Saved data entries:

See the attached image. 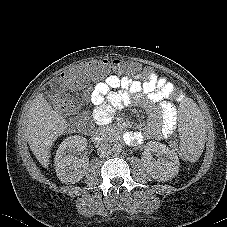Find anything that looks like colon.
Here are the masks:
<instances>
[{"label": "colon", "mask_w": 227, "mask_h": 227, "mask_svg": "<svg viewBox=\"0 0 227 227\" xmlns=\"http://www.w3.org/2000/svg\"><path fill=\"white\" fill-rule=\"evenodd\" d=\"M118 73L131 76L137 75L140 78L145 77L147 80H158L160 78V71L158 69L148 68L144 64L139 65L137 62L131 61L123 63L119 60L104 59L71 68L62 75L61 82L68 89L81 90L88 83H95L97 80H102L106 74L117 75ZM48 99L58 111L67 115H76V126L79 129L85 126L86 116L81 111L80 104L75 98L58 93H50ZM166 139L169 147L175 151L178 159L189 163L196 162L197 159L187 160L181 155L175 132H168Z\"/></svg>", "instance_id": "5ec220e1"}]
</instances>
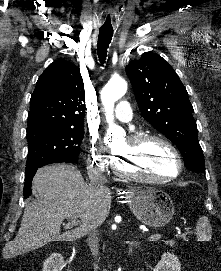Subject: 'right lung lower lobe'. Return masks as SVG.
Masks as SVG:
<instances>
[{
	"instance_id": "1",
	"label": "right lung lower lobe",
	"mask_w": 221,
	"mask_h": 271,
	"mask_svg": "<svg viewBox=\"0 0 221 271\" xmlns=\"http://www.w3.org/2000/svg\"><path fill=\"white\" fill-rule=\"evenodd\" d=\"M38 168L39 167L28 168L25 171V184H24V197L25 198H27L32 193L31 182H32L33 176L35 175Z\"/></svg>"
}]
</instances>
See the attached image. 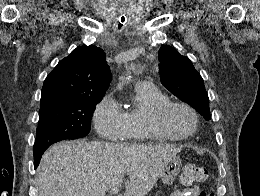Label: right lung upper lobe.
Listing matches in <instances>:
<instances>
[{
	"mask_svg": "<svg viewBox=\"0 0 260 196\" xmlns=\"http://www.w3.org/2000/svg\"><path fill=\"white\" fill-rule=\"evenodd\" d=\"M110 81L104 51L94 45L77 47L46 77L40 106L83 97H103Z\"/></svg>",
	"mask_w": 260,
	"mask_h": 196,
	"instance_id": "obj_1",
	"label": "right lung upper lobe"
}]
</instances>
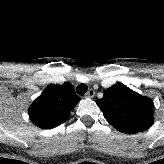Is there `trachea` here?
<instances>
[{
  "mask_svg": "<svg viewBox=\"0 0 164 164\" xmlns=\"http://www.w3.org/2000/svg\"><path fill=\"white\" fill-rule=\"evenodd\" d=\"M87 88H88L87 85H85V84H79L76 87V92L79 95H84L87 92Z\"/></svg>",
  "mask_w": 164,
  "mask_h": 164,
  "instance_id": "1",
  "label": "trachea"
}]
</instances>
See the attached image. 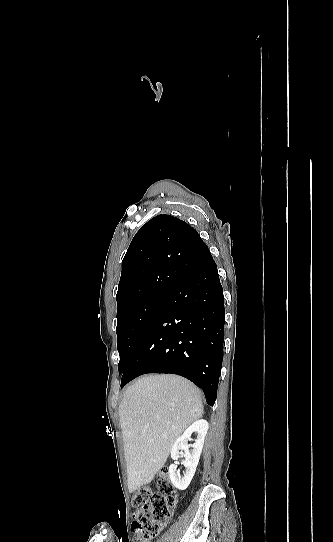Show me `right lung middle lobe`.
I'll return each instance as SVG.
<instances>
[{
    "mask_svg": "<svg viewBox=\"0 0 333 542\" xmlns=\"http://www.w3.org/2000/svg\"><path fill=\"white\" fill-rule=\"evenodd\" d=\"M167 293L153 294L137 304L124 307L117 313L119 374H122L129 364L144 329L159 306L166 300Z\"/></svg>",
    "mask_w": 333,
    "mask_h": 542,
    "instance_id": "1",
    "label": "right lung middle lobe"
}]
</instances>
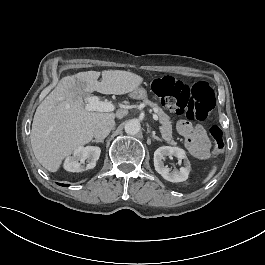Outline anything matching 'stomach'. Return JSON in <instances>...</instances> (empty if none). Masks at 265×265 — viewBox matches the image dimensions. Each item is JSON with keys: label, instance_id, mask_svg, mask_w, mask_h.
Masks as SVG:
<instances>
[{"label": "stomach", "instance_id": "1", "mask_svg": "<svg viewBox=\"0 0 265 265\" xmlns=\"http://www.w3.org/2000/svg\"><path fill=\"white\" fill-rule=\"evenodd\" d=\"M129 96L133 99H146L147 93L146 90L143 88H135Z\"/></svg>", "mask_w": 265, "mask_h": 265}]
</instances>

▸ **Work required**
Your answer must be the lines from the one holding "Outline anything matching" through the final line of the records above, exactly as written and without any pictures.

▸ **Result below**
Outline anything matching 'stomach'. Return JSON in <instances>...</instances> (empty if none). Masks at 265×265 — viewBox matches the image dimensions. Each item is JSON with keys: label, instance_id, mask_svg, mask_w, mask_h.
Masks as SVG:
<instances>
[{"label": "stomach", "instance_id": "1", "mask_svg": "<svg viewBox=\"0 0 265 265\" xmlns=\"http://www.w3.org/2000/svg\"><path fill=\"white\" fill-rule=\"evenodd\" d=\"M129 96L133 99H146L147 93L146 90L143 88H135Z\"/></svg>", "mask_w": 265, "mask_h": 265}]
</instances>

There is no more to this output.